[Extracted data entries]
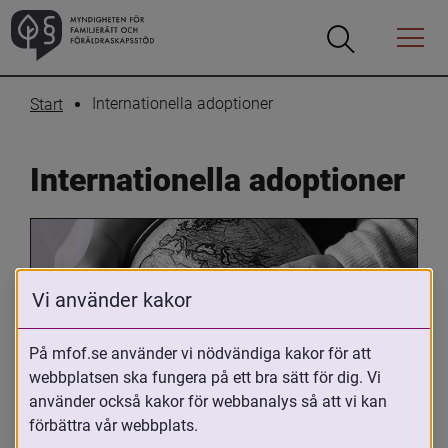
Öppna
Öppna
Menyn
sökrutan
Internationella adoptioner
Start
Internationella adoptioner
Vi använder kakor
På mfof.se använder vi nödvändiga kakor för att
webbplatsen ska fungera på ett bra sätt för dig. Vi
Oavsett om du är adopterad, 
använder också kakor för webbanalys så att vi kan
adoptivförälder eller arbetar med 
förbättra vår webbplats.
internationell adoption så kan du ha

__Your goal__:
Every line in the records above with the string "kakor" in it should be shown.

__Your response__:
Vi använder kakor
På mfof.se använder vi nödvändiga kakor för att
använder också kakor för webbanalys så att vi kan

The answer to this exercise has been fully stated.